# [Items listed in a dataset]
───
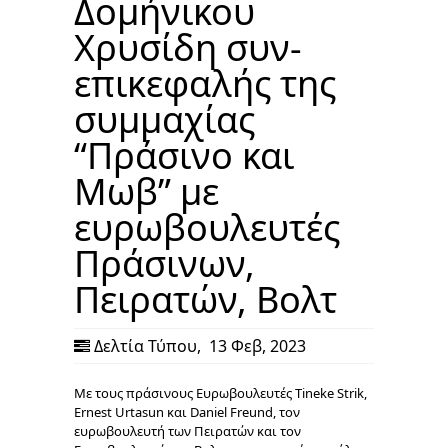
Δομήνικου
Χρυσίδη συν-
επικεφαλής της
συμμαχίας
“Πράσινο και
Μωβ” με
ευρωβουλευτές
Πράσινων,
Πειρατών, Βολτ
Δελτία Τύπου
,
13 Φεβ, 2023
Με τους πράσινους Ευρωβουλευτές Tineke Strik,
Ernest Urtasun και Daniel Freund, τον
ευρωβουλευτή των Πειρατών και τον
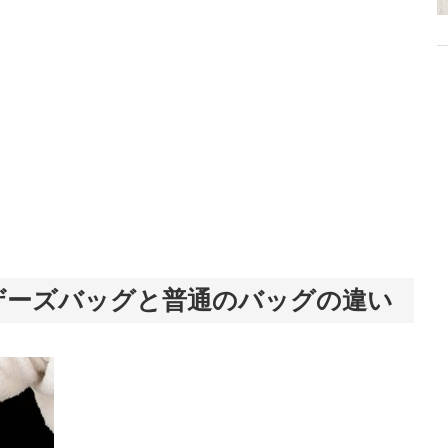
ザーズバッグと普通のバッグの違い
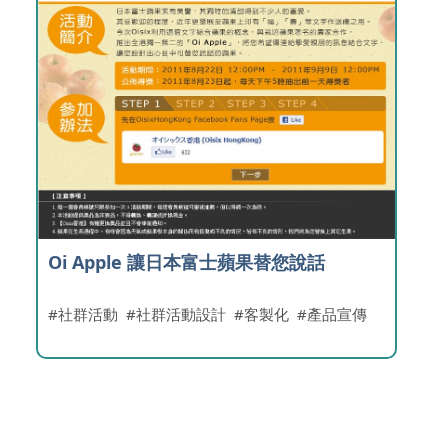
Oi Apple 讓日本富士蘋果替您說話
社群活動
社群活動設計
客製化
產品宣傳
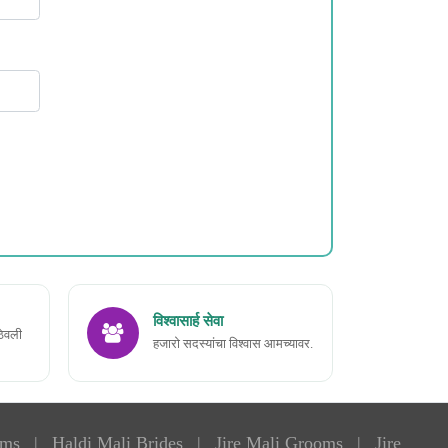
विश्वासार्ह सेवा
ठेवली
हजारो सदस्यांचा विश्वास आमच्यावर.
oms
|
Haldi Mali Brides
|
Jire Mali Grooms
|
Jire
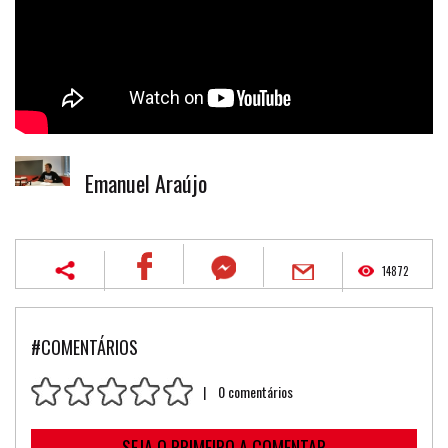
Emanuel Araújo
14872
#COMENTÁRIOS
| 0 comentários
SEJA O PRIMEIRO A COMENTAR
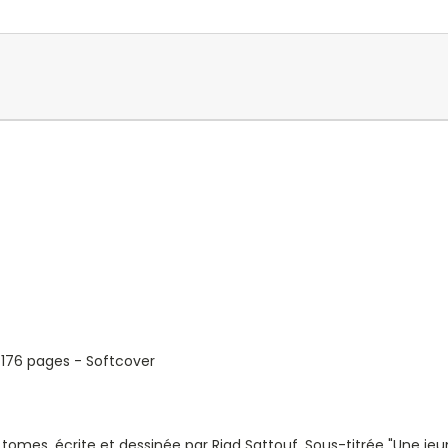
 - 176 pages - Softcover
ix tomes, écrite et dessinée par Riad Sattouf. Sous-titrée "Une j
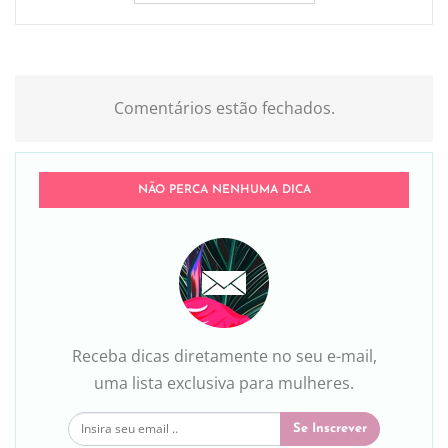
Comentários estão fechados.
NÃO PERCA NENHUMA DICA
Receba dicas diretamente no seu e-mail,
uma lista exclusiva para mulheres.
Se Inscrever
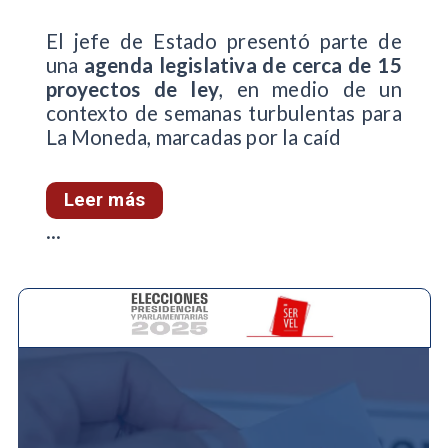
El jefe de Estado presentó parte de
una
agenda legislativa de cerca de 15
proyectos de ley
, en medio de un
contexto de semanas turbulentas para
La Moneda, marcadas por la caíd
Leer más
...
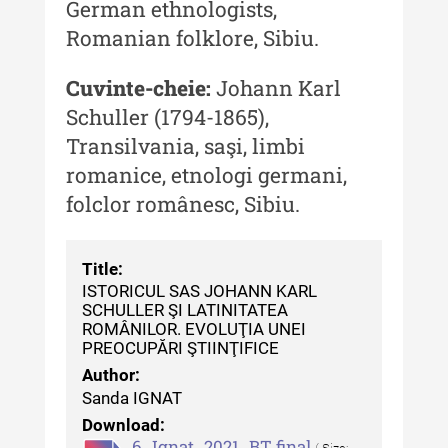
German ethnologists,
culturală
Romanian folklore, Sibiu.
MediCult - Revista de mediere
culturală IV (2025)
Cuvinte-cheie:
Johann Karl
MediCult - Revista de mediere
Schuller (1794-1865),
culturală III (2024)
Transilvania, saşi, limbi
MediCult - Revista de mediere
romanice, etnologi germani,
culturală II (2023)
folclor românesc, Sibiu.
Indexul Complet
Title:
Acta Pangratia
ISTORICUL SAS JOHANN KARL
SCHULLER ŞI LATINITATEA
ROMÂNILOR. EVOLUŢIA UNEI
Acta Pangratia I (2023)
PREOCUPĂRI ŞTIINŢIFICE
Acta Pangratia II (2024)
Author:
Sanda IGNAT
Acta Pangratia III (2025)
Download:
6_Ignat_2021_BT final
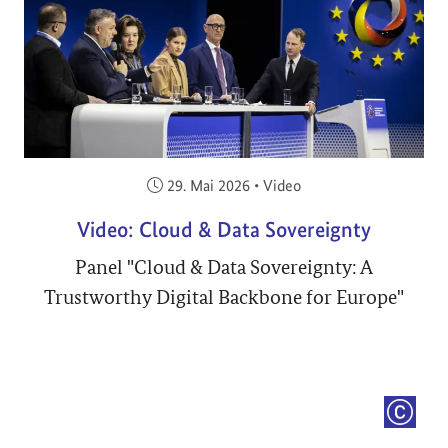
Veröffentlicht am:
29. Mai 2026
•
Video
Video: Cloud & Data Sovereignty
Panel "Cloud & Data Sovereignty: A
Trustworthy Digital Backbone for Europe"
COPYRI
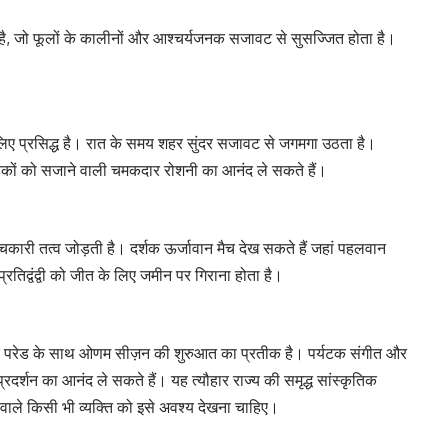
ै, जो फूलों के कालीनों और आश्चर्यजनक सजावट से सुसज्जित होता है।
िए प्रसिद्ध है। रात के समय शहर सुंदर सजावट से जगमगा उठता है।
सड़कों को सजाने वाली चमकदार रोशनी का आनंद ले सकते हैं।
ंचकारी तत्व जोड़ती है। दर्शक ऊर्जावान मैच देख सकते हैं जहां पहलवान
 प्रतिद्वंद्वी को जीत के लिए जमीन पर गिराना होता है।
ड़क परेड के साथ ओणम सीज़न की शुरुआत का प्रतीक है। पर्यटक संगीत और
्रदर्शन का आनंद ले सकते हैं। यह त्यौहार राज्य की समृद्ध सांस्कृतिक
ले किसी भी व्यक्ति को इसे अवश्य देखना चाहिए।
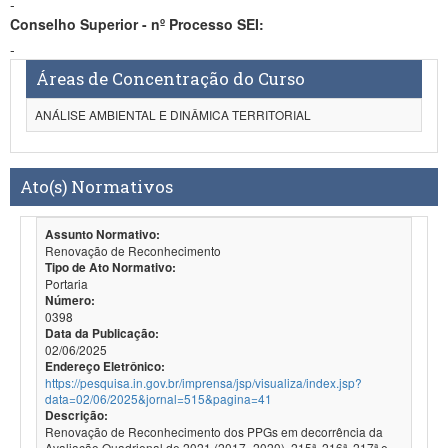
-
Conselho Superior - nº Processo SEI:
-
Áreas de Concentração do Curso
ANÁLISE AMBIENTAL E DINÂMICA TERRITORIAL
Ato(s) Normativos
Assunto Normativo:
Renovação de Reconhecimento
Tipo de Ato Normativo:
Portaria
Número:
0398
Data da Publicação:
02/06/2025
Endereço Eletrônico:
https://pesquisa.in.gov.br/imprensa/jsp/visualiza/index.jsp?
data=02/06/2025&jornal=515&pagina=41
Descrição:
Renovação de Reconhecimento dos PPGs em decorrência da
Avaliação Quadrienal de 2021 (2017- 2020). 215ª, 216ª, 217ª e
───
# [Directions]
Would you please reproduce the entries above, starting at the line with "विश्वासार्ह सेवा" and stopping after the line with "Receba dicas diretamente"? Omit any pictures.

# [The answer]
विश्वासार्ह सेवा
ठेवली
हजारो सदस्यांचा विश्वास आमच्यावर.
oms
|
Haldi Mali Brides
|
Jire Mali Grooms
|
Jire
Emanuel Araújo
14872
#COMENTÁRIOS
| 0 comentários
SEJA O PRIMEIRO A COMENTAR
 - 176 pages - Softcover
ix tomes, écrite et dessinée par Riad Sattouf. Sous-titrée "Une j
Comentários estão fechados.
NÃO PERCA NENHUMA DICA
Receba dicas diretamente no seu e-mail,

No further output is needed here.